→ **Task brief**:
Without copying any picture, return all lines below exactly.

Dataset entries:
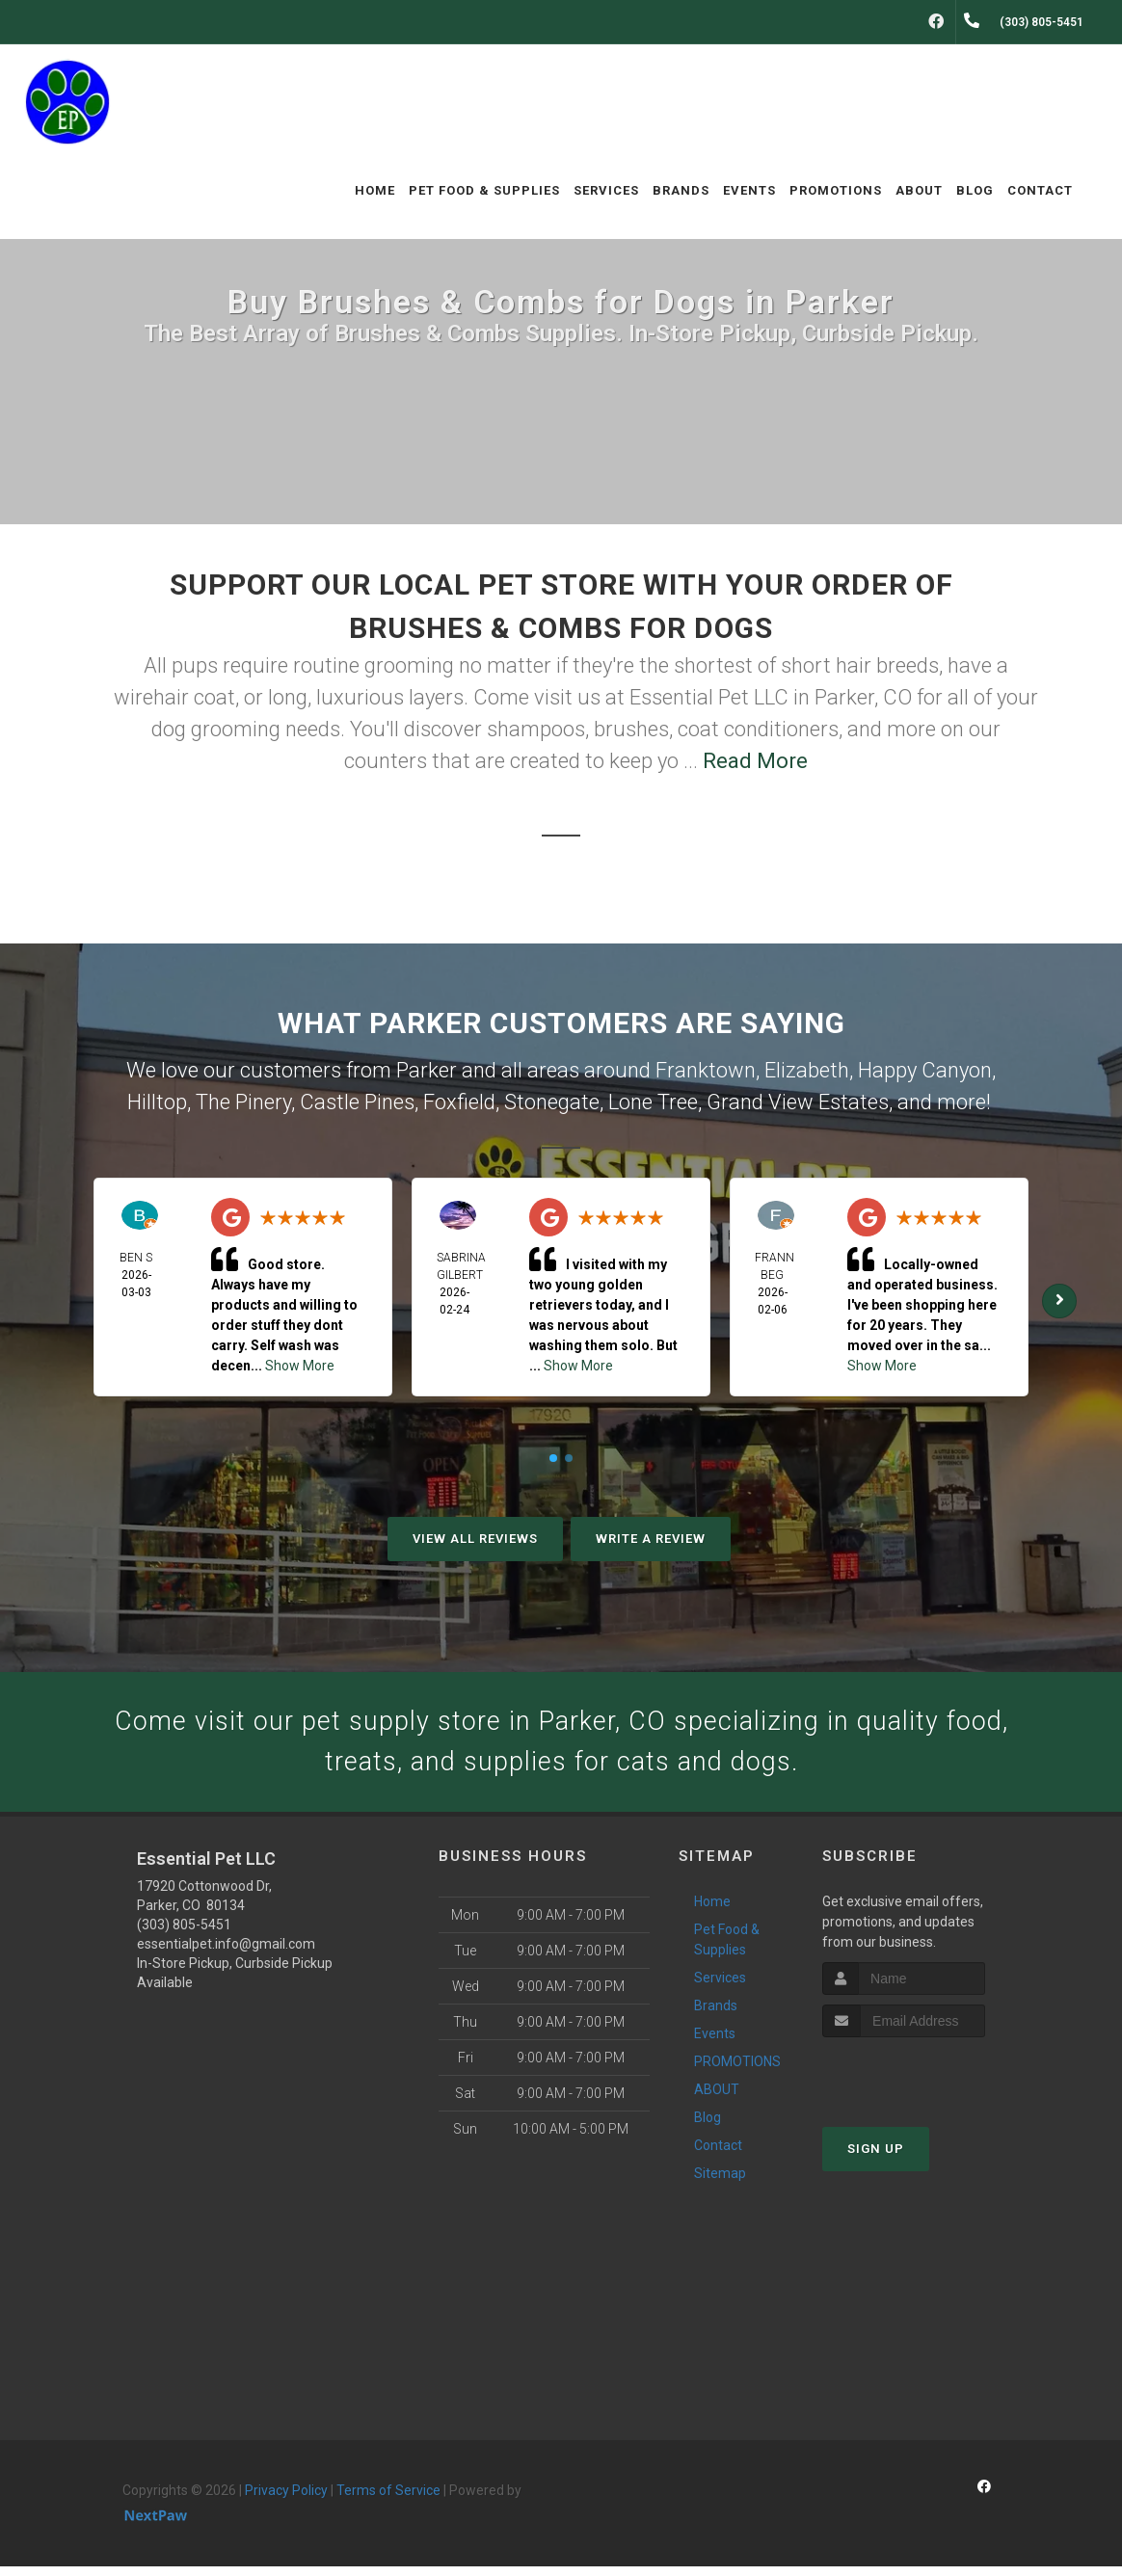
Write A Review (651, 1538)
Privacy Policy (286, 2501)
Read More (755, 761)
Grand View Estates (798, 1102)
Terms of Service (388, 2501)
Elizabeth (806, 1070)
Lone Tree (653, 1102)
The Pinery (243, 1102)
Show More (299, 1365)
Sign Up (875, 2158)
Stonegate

→ **Written response**:
Write A Review (651, 1538)
Privacy Policy (286, 2501)
Read More (755, 761)
Grand View Estates (798, 1102)
Terms of Service (388, 2501)
Elizabeth (806, 1070)
Lone Tree (653, 1102)
The Pinery (243, 1102)
Show More (299, 1365)
Sign Up (875, 2158)
Stonegate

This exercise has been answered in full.